Descent of the Abdali/Durrani from Tareen

The Pashtuns believe that they are descended from the common ancestor Qais Abdur Rasheed.[2] In the case of the Tareen, they believe they are descended from his first son, Sarban, his son Sharkhbun, and his son Tareen, the founder of the tribe. Tareen had a number of sons, who correspond with the major divisions of the tribe.[3] One was named Bor Tareen, later renamed Abdali, who is the legendary founder of the Durrani tribe.[4] Thus, the Abdali/Durrani are in effect descended from the elder Tareen lineage.[5]


Flag of the Durrani (Abdali) Tribe
Ahmad Shah Durrani established the Durrani Empire in 1747, and the name Durrani originates from that period.

They were known in the past as Abdalis, from approximately the 7th century until the mid-18th century when Ahmad Shah Durrani was chosen as the new Emir and the Durrani Empire was established.[6] One of Ahmad Shah's first acts as Emir was to adopt the title padshah durr-i durran ('King, "pearl of the age").[7] He united the Pashtun tribes following a loya jirga in western Kandahar and changed his own name from Ahmad Shah Abdali to Ahmad Shah Durrani. Since that period, the kings of Afghanistan have been of Durrani extraction.

The origin of the Abdali is probably the Hephthalites though it is disputed.[8][9] The Zirak line begins with Sulaiman Zirak Khan. Zirak was father of Popalzai, Barakzai, and Alakozai.[10]
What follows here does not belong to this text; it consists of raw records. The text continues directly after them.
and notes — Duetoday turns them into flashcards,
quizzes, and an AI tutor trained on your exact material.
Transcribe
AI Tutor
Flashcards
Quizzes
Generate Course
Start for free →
According to Hayat Khan's history of Afghanistan from their progenitor Bor Tarin, otherwise known as Abdal, are descended their two main divisions the Zirak and the Panjpai.[citation needed] The term Abdal, however, gradually superseded that of Bor Tareen and came into special prominence when Ahmad Shah Abdali Sadduzai commonly known as Durrani, began his career of conquest. The Achakzais are, in strictness, a branch of the Barakzai, but Ahmad Shah, Durrani himself an Abdal/Bor Tarin/Tareen, fearing the growing numbers of the Barakzai, separated them from the parent stock. Since then, their organization has remained distinct. It is still used, though sparingly, for the Achakzai, who have become localised in Toba and are regarded as a separate political unit from the rest of the Tarin/Tareens.
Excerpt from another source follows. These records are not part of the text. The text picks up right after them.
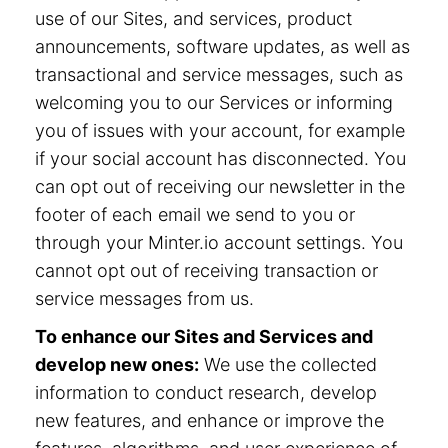
use of our Sites, and services, product
announcements, software updates, as well as
transactional and service messages, such as
welcoming you to our Services or informing
you of issues with your account, for example
if your social account has disconnected. You
can opt out of receiving our newsletter in the
footer of each email we send to you or
through your Minter.io account settings. You
cannot opt out of receiving transaction or
service messages from us.
To enhance our Sites and Services and
develop new ones:
We use the collected
information to conduct research, develop
new features, and enhance or improve the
Durrani prince tomb in Kohat

Branches or subtribes

The Panjpai branch are mainly found in the western Kandahar, Helmand and Farah area, and they include Alizai, Noorzai, Ishakzai or Sakzai, and Maku.

The literacy rate of the Durrani is the highest among all the Pashtun tribes and they are also considered the most liberal of the Pashtun tribes. The Durranis continue to live close to other people of Afghanistan and culturally overlap in many ways with the Tajiks whom they often share more cultural and socio-economic traits in comparison to the more tribal Pashtuns such as the Ghilji, which is the other major Pashtun tribe.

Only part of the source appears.